Whilst designing for connectivity, it should also be looked at what gateway services (such as VPN) are provided by the CSPs. Some VPN gateways may be incompatible with on-prem VPN devices, for example, IKEv1 VPN gateways at on-prem will not be compatible with IKEv2 VPN gateways of a CSP.

Azure provides Express Route circuits to connect its public cloud to your on-prem DCs. Express Routes are highly available network circuits mandatorily bifurcating into two separate physical primary and secondary circuits. AWS Direct Connect circuit is single link only.

Connectivity

When choosing a CSP, note all the options and offerings — do you want circuits to be directly terminated to your on-prem DCs from a CSP or do you want them to be terminated at a central location such as CNF (Career Neutral Facility)?

Of course, not all CSPs may provide direct termination to on-prem DCs and hence routing it via an authorised telco provider such as Colt, BT, etc. is a must. Termination of all circuits of different CSPs in a CNF facility may provide greater flexibility of having removed dependency on a specific telco provider. You may want AWS and Azure both coming at a single CNF and if tomorrow you want to move away from either AWS or Azure to Google or Alibaba then it will be a less complicated switchover.

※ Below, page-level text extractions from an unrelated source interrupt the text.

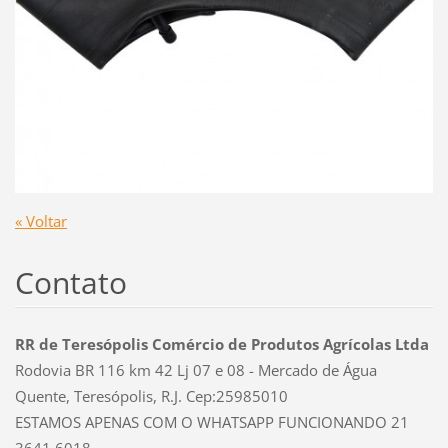
« Voltar
Contato
RR de Teresópolis Comércio de Produtos Agrícolas Ltda
Rodovia BR 116 km 42 Lj 07 e 08 - Mercado de Água
Quente, Teresópolis, R.J. Cep:25985010
ESTAMOS APENAS COM O WHATSAPP FUNCIONANDO 21
3641 6018.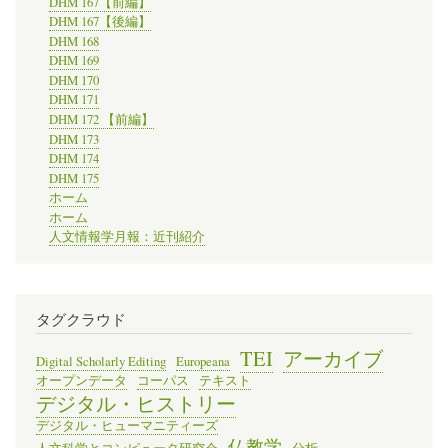
DHM 167【前編】
DHM 167【後編】
DHM 168
DHM 169
DHM 170
DHM 171
DHM 172 【前編】
DHM 173
DHM 174
DHM 175
ホーム
ホーム
人文情報学月報：近刊紹介
タグクラウド
TEI
アーカイブ
Digital Scholarly Editing
Europeana
オープンデータ
コーパス
テキスト
デジタル・ヒストリー
デジタル・ヒューマニティーズ
仏教学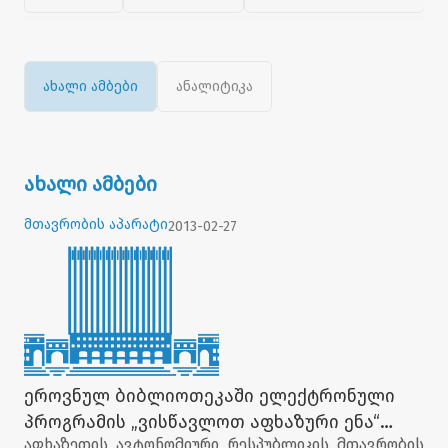
ახალი ამბები
ანალიტიკა
ახალი ამბები
მთავრობის აპარატი
2013-02-27
ეროვნულ ბიბლიოთეკაში ელექტრონული
პროგრამის „ვისწავლოთ აფხაზური ენა“
აფხაზეთის ავტონომიური რესპუბლიკის მთავრობის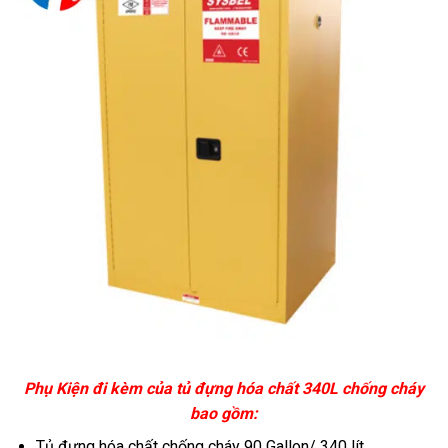
Phụ Kiện đi kèm của tủ đựng hóa chất 340L chống cháy
bao gồm:
Tủ đựng hóa chất chống cháy 90 Gallon/ 340 lít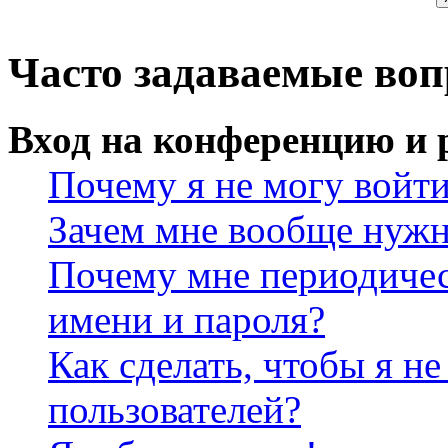
Часто задаваемые во
Вход на конференцию и 
Почему я не могу войт
Зачем мне вообще нужн
Почему мне периодичес
имени и пароля?
Как сделать, чтобы я не
пользователей?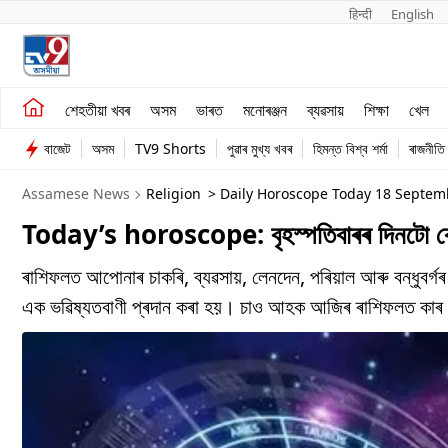
हिन्दी 
English
শেহতীয়া খবৰ
মনোৰঞ্জন
শেহতীয়া খবৰ
অসম
ভাৰত
মনোৰঞ্জন
ব্যৱসায়
শিক্ষা
খেল
অসম
ব্যৱসায়
বাজেট
অসম
TV9 Shorts
পুৱাৰ মুখ্য খবৰ
হিমন্ত বিশ্ব শৰ্মা
ৰাজনীতি
ভাৰত
Assamese News
Religion
> Daily Horoscope Today 18 Septe
Today’s horoscope: বৃহস্পতিবাৰৰ দিনটো ক
ৰাশিফলত আপোনাৰ চাকৰি, ব্যৱসায়, লেনদেন, পৰিয়াল আৰু বন্ধুবৰ্গৰ
এক ভৱিষ্যতবাণী প্ৰদান কৰা হয়। চাও আহক আজিৰ ৰাশিফলত কাৰ 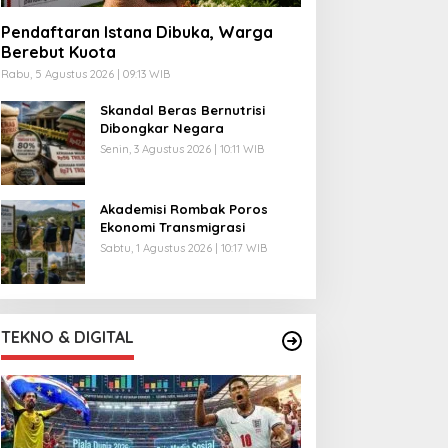
Pendaftaran Istana Dibuka, Warga
Berebut Kuota
Rabu, 5 Agustus 2026 | 09:13 WIB
Skandal Beras Bernutrisi
Dibongkar Negara
Senin, 3 Agustus 2026 | 10:11 WIB
Akademisi Rombak Poros
Ekonomi Transmigrasi
Sabtu, 1 Agustus 2026 | 10:17 WIB
TEKNO & DIGITAL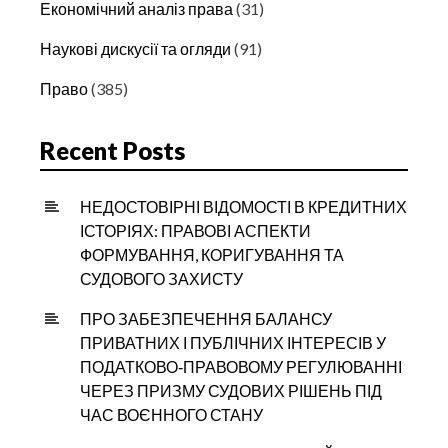
Економічний аналіз права
(31)
Наукові дискусії та огляди
(91)
Право
(385)
Recent Posts
НЕДОСТОВІРНІ ВІДОМОСТІ В КРЕДИТНИХ
ІСТОРІЯХ: ПРАВОВІ АСПЕКТИ
ФОРМУВАННЯ, КОРИГУВАННЯ ТА
СУДОВОГО ЗАХИСТУ
ПРО ЗАБЕЗПЕЧЕННЯ БАЛАНСУ
ПРИВАТНИХ І ПУБЛІЧНИХ ІНТЕРЕСІВ У
ПОДАТКОВО‑ПРАВОВОМУ РЕГУЛЮВАННІ
ЧЕРЕЗ ПРИЗМУ СУДОВИХ РІШЕНЬ ПІД
ЧАС ВОЄННОГО СТАНУ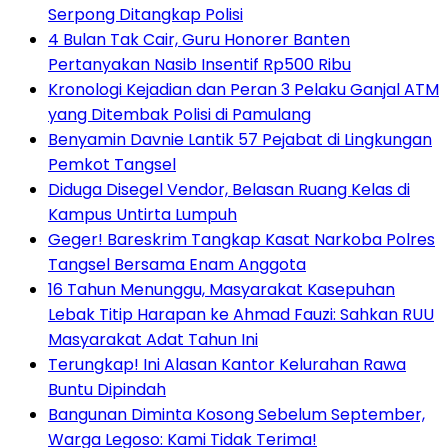
Serpong Ditangkap Polisi
4 Bulan Tak Cair, Guru Honorer Banten
Pertanyakan Nasib Insentif Rp500 Ribu
Kronologi Kejadian dan Peran 3 Pelaku Ganjal ATM
yang Ditembak Polisi di Pamulang
Benyamin Davnie Lantik 57 Pejabat di Lingkungan
Pemkot Tangsel
Diduga Disegel Vendor, Belasan Ruang Kelas di
Kampus Untirta Lumpuh
Geger! Bareskrim Tangkap Kasat Narkoba Polres
Tangsel Bersama Enam Anggota
16 Tahun Menunggu, Masyarakat Kasepuhan
Lebak Titip Harapan ke Ahmad Fauzi: Sahkan RUU
Masyarakat Adat Tahun Ini
Terungkap! Ini Alasan Kantor Kelurahan Rawa
Buntu Dipindah
Bangunan Diminta Kosong Sebelum September,
Warga Legoso: Kami Tidak Terima!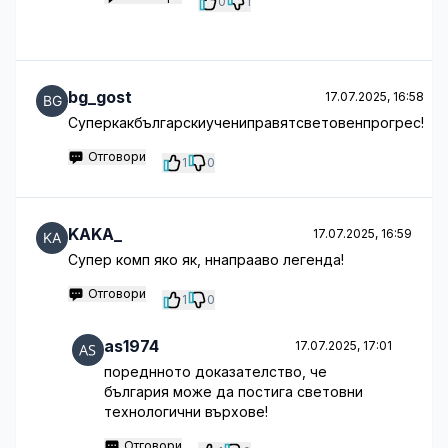
0
1
bg_gost
17.07.2025, 16:58
Суперкакбългарскиучениправятсветовенпрогрес!
Отговори
1
0
KAKA_
17.07.2025, 16:59
Супер комп яко як, ннапрааво легенда!
Отговори
1
0
as1974
17.07.2025, 17:01
пореднното доказателство, че
българия може да постига световни
технологични върхове!
Отговори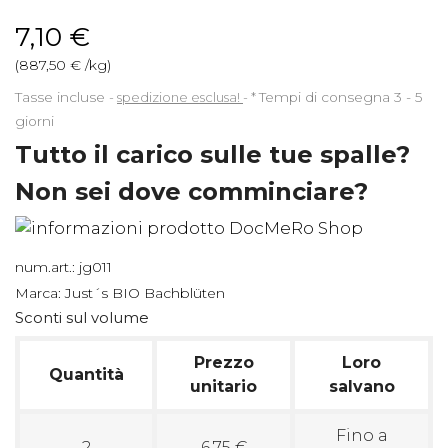
7,10 €
(887,50 € /kg)
Tasse incluse
spedizione esclusa!
*
Tempi di consegna 3 - 5
giorni
Tutto il carico sulle tue spalle?
Non sei dove comminciare?
num.art.:
jg011
Marca:
Just´s BIO Bachblüten
Sconti sul volume
Prezzo
Loro
Quantità
unitario
salvano
Fino a
2
6,75 €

Whilst designing for connectivity, it should also be looked at what gateway services (such as VPN) are provided by the CSPs. Some VPN gateways may be incompatible with on-prem VPN devices, for example, IKEv1 VPN gateways at on-prem will not be compatible with IKEv2 VPN gateways of a CSP.

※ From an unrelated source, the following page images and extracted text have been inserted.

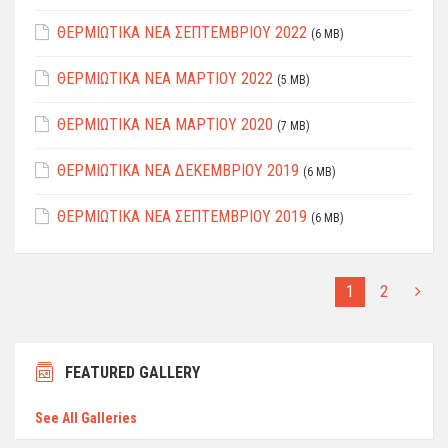
ΘΕΡΜΙΩΤΙΚΑ ΝΕΑ ΣΕΠΤΕΜΒΡΙΟΥ 2022
(6 MB)
ΘΕΡΜΙΩΤΙΚΑ ΝΕΑ ΜΑΡΤΙΟΥ 2022
(5 MB)
ΘΕΡΜΙΩΤΙΚΑ ΝΕΑ ΜΑΡΤΙΟΥ 2020
(7 MB)
ΘΕΡΜΙΩΤΙΚΑ ΝΕΑ ΔΕΚΕΜΒΡΙΟΥ 2019
(6 MB)
ΘΕΡΜΙΩΤΙΚΑ ΝΕΑ ΣΕΠΤΕΜΒΡΙΟΥ 2019
(6 MB)
1
2
FEATURED GALLERY
See All Galleries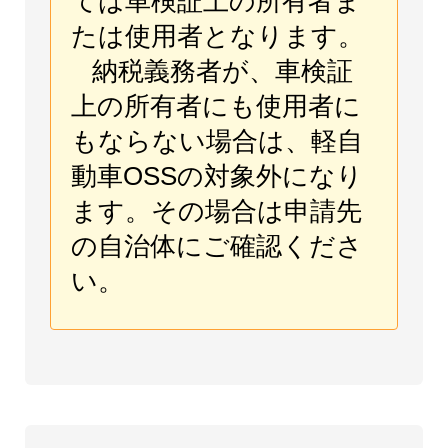
ては車検証上の所有者ま
たは使用者となります。
納税義務者が、車検証
上の所有者にも使用者に
もならない場合は、軽自
動車OSSの対象外になり
ます。その場合は申請先
の自治体にご確認くださ
い。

Azure provides Express Route circuits to connect its public cloud to your on-prem DCs. Express Routes are highly available network circuits mandatorily bifurcating into two separate physical primary and secondary circuits. AWS Direct Connect circuit is single link only.

Security

Application security should definitely be considered when hosting it in a public cloud. Traffic traversing over the public links should be secured to prevent any intrusion. Some of the options for securing network transmission are through IPSec VPN tunnels, MACSec, et al. It is worth noting that these services may or may not be supported by every CSP and each type of circuit offerings. For example, AWS doesn’t support MACSec while Azure supports MACSec only on Express Route Direct circuits.

There should be firewalls between public cloud and on-prem connections and also Egresss/Ingress connections to the cloud. It is a good practice to have a separate set of firewalls in the cloud for Egress and Ingress.

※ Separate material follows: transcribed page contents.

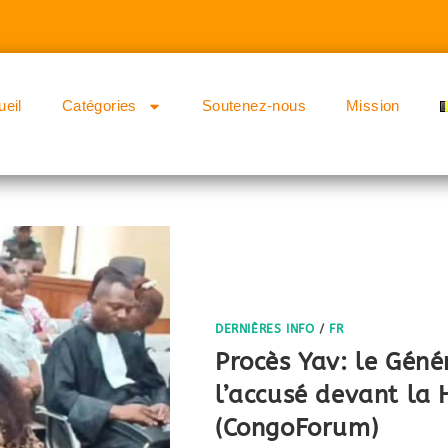
ueil
Catégories
Soutenez-nous
Mission
DERNIÈRES INFO
/
FR
Procès Yav: le Gén
l’accusé devant la 
(CongoForum)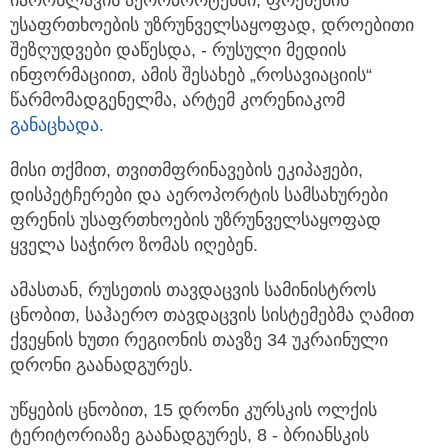
უსაფრთხოების უზრუნველსაყოფად,
დროებითი
შეზღუდვები დაწესდა, - რუსული მედიის
ინფორმაციით, ამის შესახებ „როსავიაციის“
წარმომადგენელმა, არტემ კორენიაკომ
განაცხადა.
მისი თქმით, თვითმფრინავების ეკიპაჟები,
დისპეტჩერები და აეროპორტის სამსახურები
ფრენის უსაფრთხოების უზრუნველსაყოფად
ყველა საჭირო ზომას იღებენ.
ამასთან, რუსეთის თავდაცვის სამინისტროს
ცნობით, საჰაერო თავდაცვის სისტემებმა ღამით
ქვეყნის ხუთი რეგიონის თავზე 34 უკრაინული
დრონი გაანადგურეს.
უწყების ცნობით, 15 დრონი კურსკის ოლქის
ტერიტორიაზე გაანადგურეს, 8 - ბრიანსკის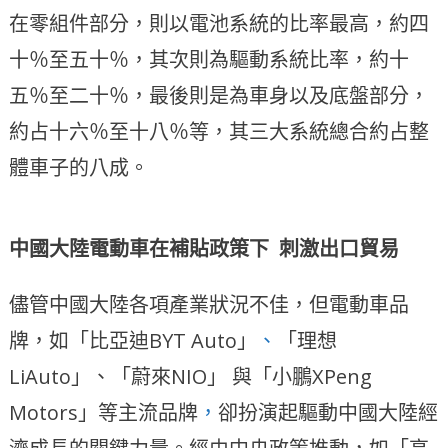
在零組件部分，則以電池系統的比率最高，約四
十％至五十％，其次則為驅動系統比率，約十
五％至二十％，最後則是為車身以及底盤部分，
約占十六％至十八％等，其三大系統總合約占整
體車子的八成。
中國大陸電動車在補貼政策下 刺激出口貿易
儘管中國大陸各項產業狀況不佳，但電動車品
牌，如「比亞迪BYT Auto」
、
「理想
LiAuto」、「蔚來NIO」 與「小鵬XPeng
Motors」等主流品牌
，
卻扮演起驅動中國大陸經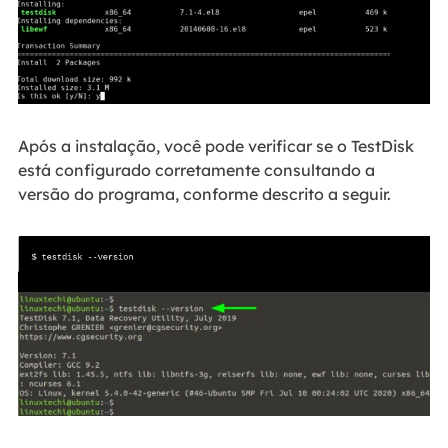
Após a instalação, você pode verificar se o TestDisk
está configurado corretamente consultando a
versão do programa, conforme descrito a seguir.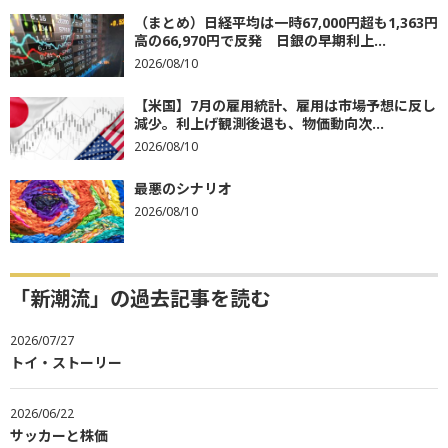
（まとめ）日経平均は一時67,000円超も1,363円
高の66,970円で反発 日銀の早期利上...
2026/08/10
【米国】7月の雇用統計、雇用は市場予想に反し
減少。利上げ観測後退も、物価動向次...
2026/08/10
最悪のシナリオ
2026/08/10
「新潮流」の過去記事を読む
2026/07/27
トイ・ストーリー
2026/06/22
サッカーと株価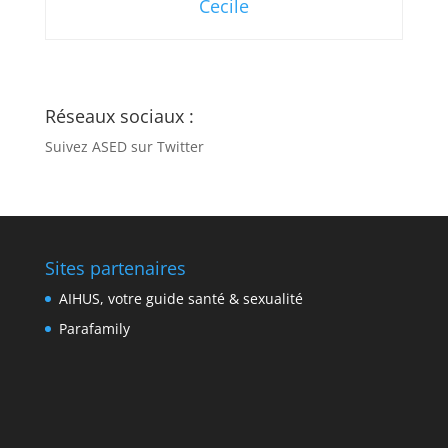
Cecile
Réseaux sociaux :
Suivez ASED sur Twitter
Sites partenaires
AIHUS, votre guide santé & sexualité
Parafamily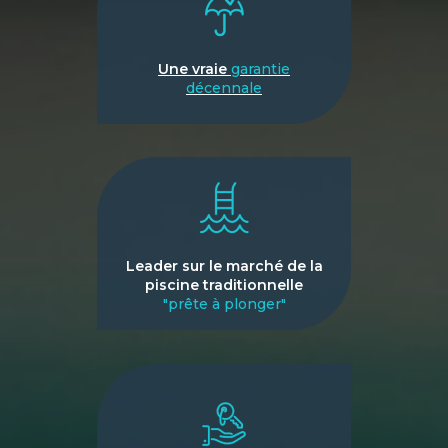
Une vraie
garantie
décennale
Leader sur le marché de la
piscine traditionnelle
"prête à plonger"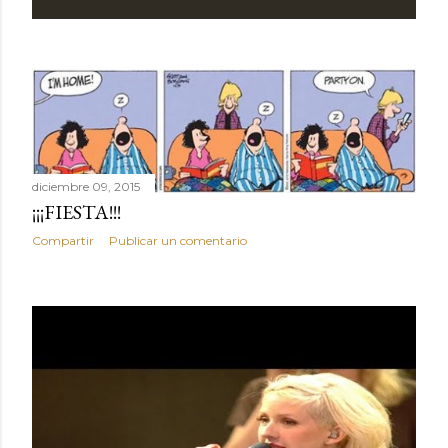
diciembre 09, 2015
¡¡¡FIESTA!!!
Compartir
Publicar un comentario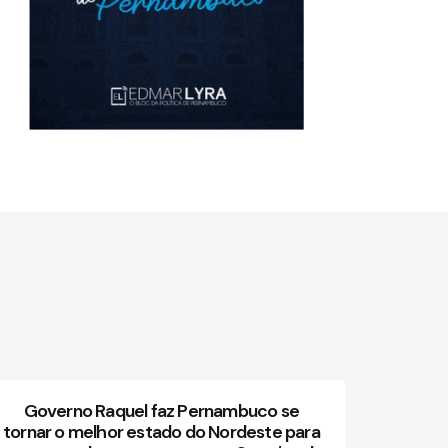
Governo Raquel faz Pernambuco se
tornar o melhor estado do Nordeste para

SAAS and Public Connections

When accessing SaaS (Software-as-a-Service) applications from your own public cloud, there could be a possibility of those SaaS applications being hosted by the same CSP and you could benefit from having private connectivity from your own public cloud network to SaaS.

For example, MongoDB SaaS service can have private peering within the AWS region from your own AWS public cloud VPC. This will increase the performance of your application and provide enough security and traffic routing over the internet and passing through the multiple hops.

Tools

There are a number of tools to monitor the health of cloud infrastructure and to provide proactive tracking of application failure. Companies should leverage on a combination of freely provided tools by CSP and tools sold by other companies for such health checks and monitoring.

Some of the good tools are Amazon CloudWatch, Splunk, All-In-One-Cloud monitoring, App Dynamics, BMC TrueSight pulse, Solarwinds, Azure network watch, etc.

Management and Operation

IaaS infra can be managed remotely via an offshore and an onshore team which is skilled enough in various technologies such as VM, Database, Network, Security, Storage, etc. The team should be skilled on DevOps for day to day jobs and good, resilient connectivity from public cloud to network operation centre is needed for continued support. Management of cloud-hosted applications can also take place over public internet connections.

Inter-Cloud

When companies host their applications with multiple CSPs, it is necessary to have inter CSP connections. Inter CSP connections can route via your central locations, such as CNF or your on-prem DCs.